So let’s consider some of the risks that can occur in each of these examples if a community leases or sells government assets:
Example 1: A government entity approves a long-term lease to a private company for a major tollway that is designed with a 20 year life. After 20 years of collecting tolls, the company is now faced with a 40 million dollar road and bridge reconstruction project. If they were a well-run business, they would have banked a portion of their revenue to help fund this. The other alternative available is a bond for the project backed by future revenues.
But what if they didn’t bank this money or they do not want to or can’t afford to give up future revenues. Looking at losing millions, they decide to fold or go bankrupt? What is the government entity to do? Not fixing the asset is not an option. People depend on it; the economy depends on it. So the government is then faced with spending 40 million after not collecting tolls for all those years and having to pledge future tolls to the project. And in the end, the taxpayers have to pay anyway – they just put it off 20 years. The government must also spend money ramping up their road maintenance departments to handle the return of this asset.
And where is the money government got in the up front lease purchase? Who knows. Often these funds seem to be spent on non-infrastructure related expenditures. Many times used to shore up failed funds that were poorly managed.
Example 2 – a major tollway is sold to a private company. After about 10 years of little to no maintenance, the road starts to fail considerably or perhaps the traffic on the road increases to the point that there are increase accidents and travel times. People complain to the company, but why should the company listen to them. The road is a major corridor, and they know people will drive it. People have little to no recourse – there is no one to be voted out in this case. So people are forced to have to use a failed asset with no voice in the matter.

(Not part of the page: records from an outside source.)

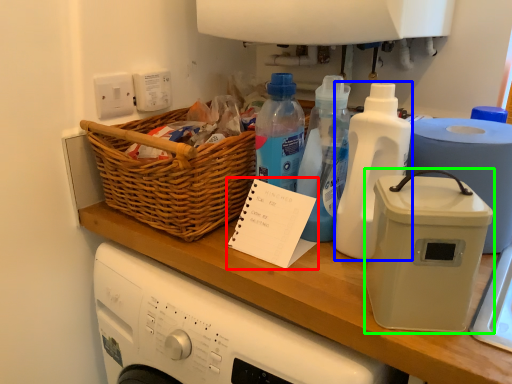 Question: Which object is positioned closest to notepad (highlighted by a red box)? Select from bottle (highlighted by a blue box) and kitchen appliance (highlighted by a green box).

Choices:
 (A) bottle
 (B) kitchen appliance

Answer: (A) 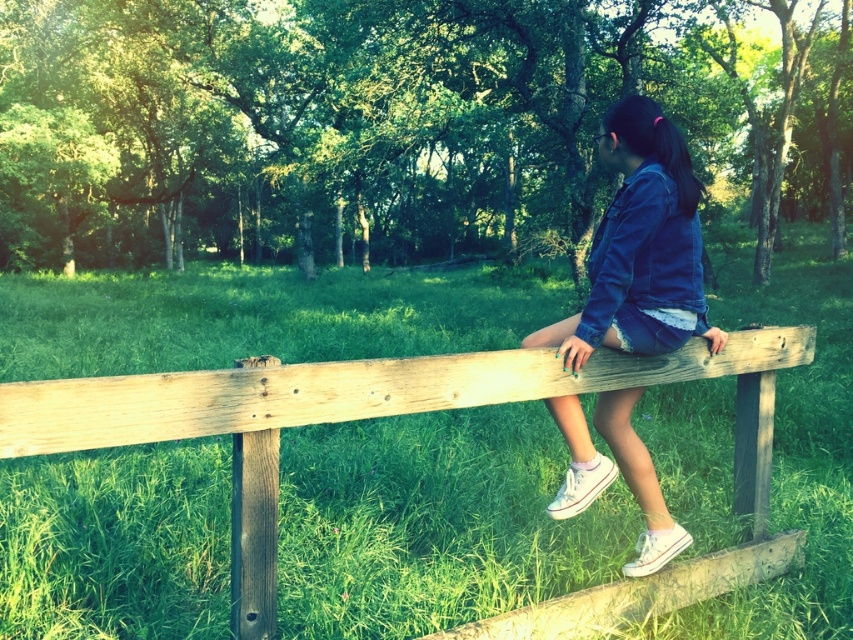 Looking at this image, you are a photographer setting up a shot of the wooden fence at center and the denim jacket at center. Which object should you focus on first if you want to capture both in sharp detail?

The wooden fence at center is bigger than the denim jacket at center, so you should focus on the wooden fence at center first to ensure it is in sharp detail before adjusting for the smaller denim jacket at center.

You are standing at the origin point in the image. The wooden fence at center is located at coordinates point [419,412]. If you walk directly towards the wooden fence at center, which direction should you head?

The wooden fence at center is located at coordinates point [419,412]. Since the coordinate system is not specified, it is impossible to determine the exact direction to head towards the wooden fence at center. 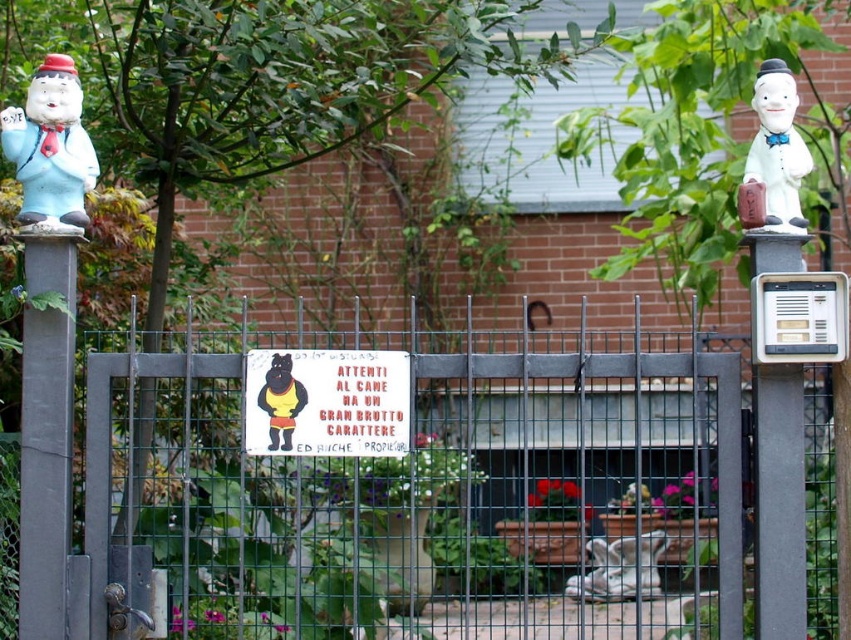 You are a delivery person trying to enter the property. You see the metallic wire mesh gate at center and the white plastic intercom at right. Which object is wider?

The metallic wire mesh gate at center is narrower than the white plastic intercom at right, so the white plastic intercom at right is wider.

In the scene shown: You are a delivery person approaching the metal gate with the dog sign. You need to locate the white plastic intercom at right. Where should you look relative to the gate?

The white plastic intercom at right is located at point 0.497 on the x axis and 0.940 on the y axis relative to the gate. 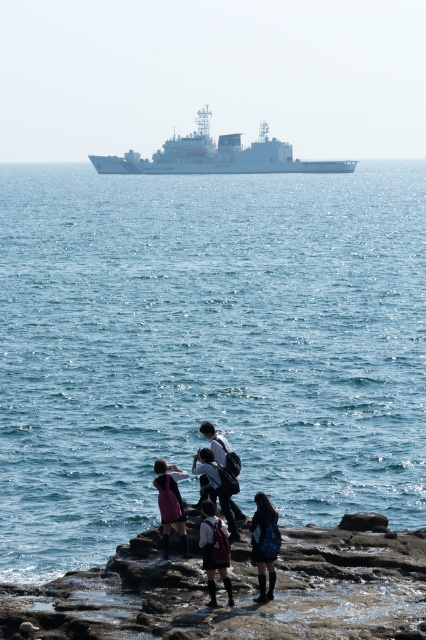 Question: Is dark blue denim skirt at center in front of pink fabric dress at lower center?

Choices:
 (A) no
 (B) yes

Answer: (B)

Question: Based on their relative distances, which object is farther from the dark blue denim skirt at center?

Choices:
 (A) white cotton shirt at center
 (B) white matte ship at upper center
 (C) blue denim skirt at lower center

Answer: (B)

Question: Based on their relative distances, which object is nearer to the rugged stone coast at lower center?

Choices:
 (A) blue water at center
 (B) white matte ship at upper center
 (C) blue denim skirt at lower center

Answer: (C)

Question: Can you confirm if blue denim skirt at lower center is thinner than pink fabric dress at lower center?

Choices:
 (A) no
 (B) yes

Answer: (B)

Question: Which point is farther to the camera?

Choices:
 (A) white matte ship at upper center
 (B) pink fabric dress at lower center
 (C) white cotton shirt at center

Answer: (A)

Question: Does dark blue denim skirt at center appear over white cotton shirt at center?

Choices:
 (A) no
 (B) yes

Answer: (A) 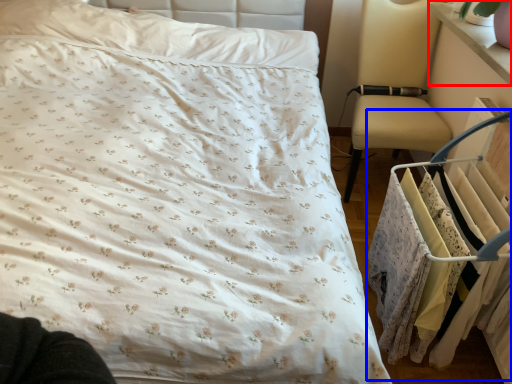 Question: Which point is further to the camera, changing table (highlighted by a red box) or closet (highlighted by a blue box)?

Choices:
 (A) changing table
 (B) closet

Answer: (A) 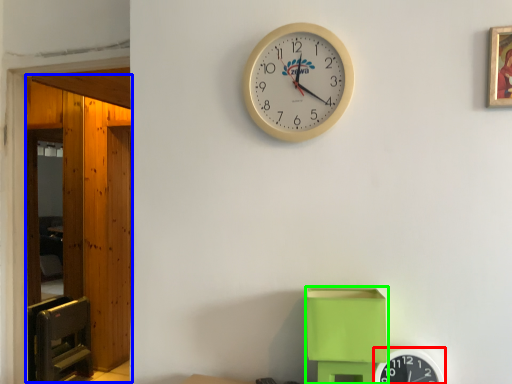 Question: Estimate the real-world distances between objects in this image. Which object is closer to wall clock (highlighted by a red box), glass door (highlighted by a blue box) or toy (highlighted by a green box)?

Choices:
 (A) glass door
 (B) toy

Answer: (B) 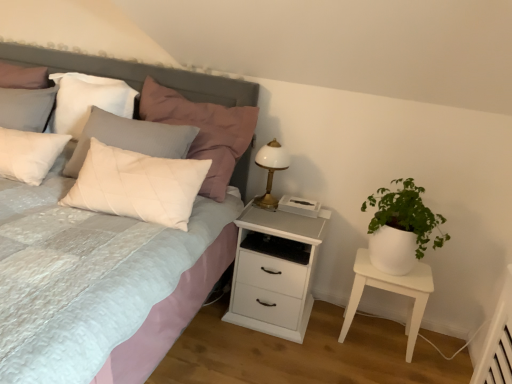 Question: Is white quilted pillow at upper left, the 1th pillow positioned from the right, positioned in front of white matte table at right?

Choices:
 (A) yes
 (B) no

Answer: (A)

Question: Is white quilted pillow at upper left, which ranks as the 2th pillow in left-to-right order, not near white matte table at right?

Choices:
 (A) no
 (B) yes

Answer: (B)

Question: Is white quilted pillow at upper left, the 1th pillow positioned from the right, shorter than white matte table at right?

Choices:
 (A) yes
 (B) no

Answer: (B)

Question: Considering the relative positions of white quilted pillow at upper left, the 1th pillow positioned from the right, and white matte table at right in the image provided, is white quilted pillow at upper left, the 1th pillow positioned from the right, to the left of white matte table at right from the viewer's perspective?

Choices:
 (A) no
 (B) yes

Answer: (B)

Question: Is white quilted pillow at upper left, which ranks as the 2th pillow in left-to-right order, located outside white matte table at right?

Choices:
 (A) yes
 (B) no

Answer: (A)

Question: Looking at their shapes, would you say matte gray headboard at upper left is wider or thinner than white quilted pillow at upper left, the 1th pillow positioned from the right?

Choices:
 (A) thin
 (B) wide

Answer: (A)

Question: From a real-world perspective, is matte gray headboard at upper left physically located above or below white quilted pillow at upper left, the 1th pillow positioned from the right?

Choices:
 (A) below
 (B) above

Answer: (A)

Question: From the image's perspective, is matte gray headboard at upper left above or below white quilted pillow at upper left, which ranks as the 2th pillow in left-to-right order?

Choices:
 (A) above
 (B) below

Answer: (B)

Question: Would you say matte gray headboard at upper left is to the left or to the right of white quilted pillow at upper left, the 1th pillow positioned from the right, in the picture?

Choices:
 (A) right
 (B) left

Answer: (B)

Question: Does point (264, 331) appear closer or farther from the camera than point (380, 215)?

Choices:
 (A) closer
 (B) farther

Answer: (B)

Question: Relative to green leafy plant in white pot at right, is white matte nightstand at center in front or behind?

Choices:
 (A) behind
 (B) front

Answer: (A)

Question: Visually, is white matte nightstand at center positioned to the left or to the right of green leafy plant in white pot at right?

Choices:
 (A) right
 (B) left

Answer: (B)

Question: From a real-world perspective, is white matte nightstand at center physically located above or below green leafy plant in white pot at right?

Choices:
 (A) above
 (B) below

Answer: (B)

Question: Considering the positions of white quilted pillow at upper left, the first pillow viewed from the left, and white quilted pillow at upper left, which ranks as the 2th pillow in left-to-right order, in the image, is white quilted pillow at upper left, the first pillow viewed from the left, wider or thinner than white quilted pillow at upper left, which ranks as the 2th pillow in left-to-right order,?

Choices:
 (A) wide
 (B) thin

Answer: (B)

Question: From a real-world perspective, is white quilted pillow at upper left, arranged as the 2th pillow when viewed from the right, positioned above or below white quilted pillow at upper left, which ranks as the 2th pillow in left-to-right order?

Choices:
 (A) below
 (B) above

Answer: (A) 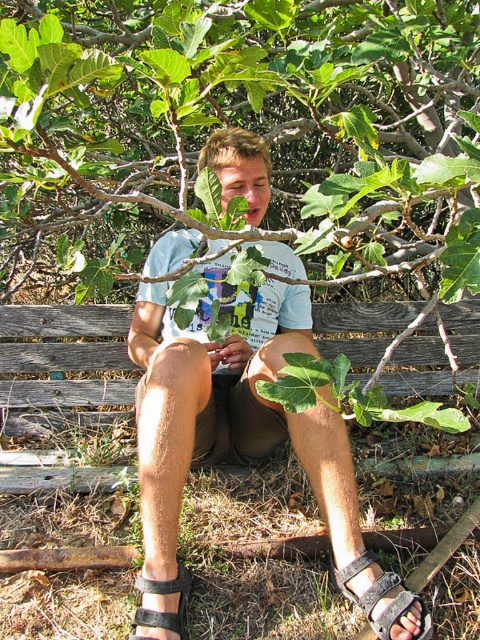 Locate an element on the screen. weathered wood park bench at lower center is located at coordinates (64, 360).

Between weathered wood park bench at lower center and black leather sandal at lower center, which one appears on the left side from the viewer's perspective?

weathered wood park bench at lower center is more to the left.

Identify the location of weathered wood park bench at lower center. (64, 360).

Where is `weathered wood park bench at lower center`? The width and height of the screenshot is (480, 640). weathered wood park bench at lower center is located at coordinates (64, 360).

Consider the image. How much distance is there between green leafy tree at center and black suede sandal at lower center?

A distance of 6.11 feet exists between green leafy tree at center and black suede sandal at lower center.

Is green leafy tree at center to the left of black suede sandal at lower center from the viewer's perspective?

Indeed, green leafy tree at center is positioned on the left side of black suede sandal at lower center.

Is point (472, 252) more distant than point (372, 560)?

No, (472, 252) is closer to viewer.

Locate an element on the screen. The image size is (480, 640). green leafy tree at center is located at coordinates (247, 124).

Which is below, green leafy tree at center or weathered wood park bench at lower center?

weathered wood park bench at lower center is below.

Based on the photo, measure the distance between point (78, 115) and camera.

2.47 meters

This screenshot has width=480, height=640. What do you see at coordinates (247, 124) in the screenshot?
I see `green leafy tree at center` at bounding box center [247, 124].

This screenshot has height=640, width=480. Identify the location of green leafy tree at center. (247, 124). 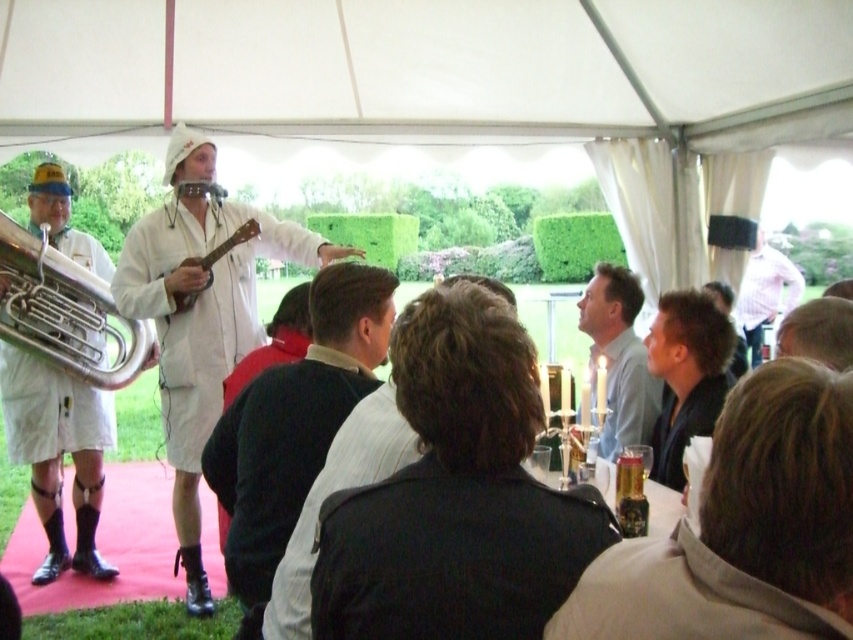 Can you confirm if dark brown leather jacket at center is wider than brass polished trumpet at left?

In fact, dark brown leather jacket at center might be narrower than brass polished trumpet at left.

Between dark brown leather jacket at center and brass polished trumpet at left, which one has less height?

Standing shorter between the two is brass polished trumpet at left.

I want to click on dark brown leather jacket at center, so click(x=294, y=426).

This screenshot has width=853, height=640. What are the coordinates of `dark brown leather jacket at center` in the screenshot? It's located at (294, 426).

Can you confirm if white matte coat at center is positioned to the right of light blue shirt at center?

Incorrect, white matte coat at center is not on the right side of light blue shirt at center.

Can you confirm if white matte coat at center is shorter than light blue shirt at center?

Incorrect, white matte coat at center's height does not fall short of light blue shirt at center's.

You are a GUI agent. You are given a task and a screenshot of the screen. Output one action in this format:
    pyautogui.click(x=<x>, y=<y>)
    Task: Click on the white matte coat at center
    The width and height of the screenshot is (853, 640).
    Given the screenshot: What is the action you would take?
    pyautogui.click(x=200, y=314)

Find the location of a particular element. The width and height of the screenshot is (853, 640). white matte coat at center is located at coordinates (200, 314).

Is the position of white matte coat at center less distant than that of brass polished trumpet at left?

Yes, it is in front of brass polished trumpet at left.

Can you confirm if white matte coat at center is positioned to the left of brass polished trumpet at left?

Incorrect, white matte coat at center is not on the left side of brass polished trumpet at left.

Does point (189, 500) come farther from viewer compared to point (80, 300)?

That is False.

The image size is (853, 640). In order to click on white matte coat at center in this screenshot , I will do `click(200, 314)`.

Example 3 – God forbid our country goes to war and fighting occurs on U.S. soil. We need to move troops and equipment across the land and provide vital services to our citizens, but the country we are at war with owns our assets: roads, water, wastewater. Even if we somehow secure these facilities, enough significant damage could have been done before this could happen. And now with many assets controlled over the Internet, who knows what damage they could do or have provided for in these facilities in case of this type of situation. Is this a paranoid outlook and extreme. Yes, but is it worth the risk? Just because some politician doesn’t want to work a little harder or better at managing the asset.
Example 4 – Now let’s look at an asset that might at first not even seem that vital to the well-being of a community: parking meters in a downtown. The community for whatever reason decides to approve a long-term lease to a single company. The company is ill-prepared to handle the resulting maintenance and user interactions. People are upset and complain to the government, but they have their money and have no further leverage to get the company to address complaints.
Because the volume of complaints to the government rise to a level that concerns politicians, the government decides to go ahead and perform the maintenance and repairs to the meters themselves using their own staff. And the company continues to collect revenues from the meters as they will for the next 50 or 100 years while the government tries to address citizen concerns. Oh, and by the way, shortly after getting the lease approved, the company raised parking meter rates considerably. And again, the government officials have no leverage to prevent this.
What happens now? In this case, the economic well-being of the community might be threatened if people decide against driving to this community and paying these fees. Local business loses out on sales; local tourism loses visitors.
(The example above might resonate somewhat with those living in Illinois.)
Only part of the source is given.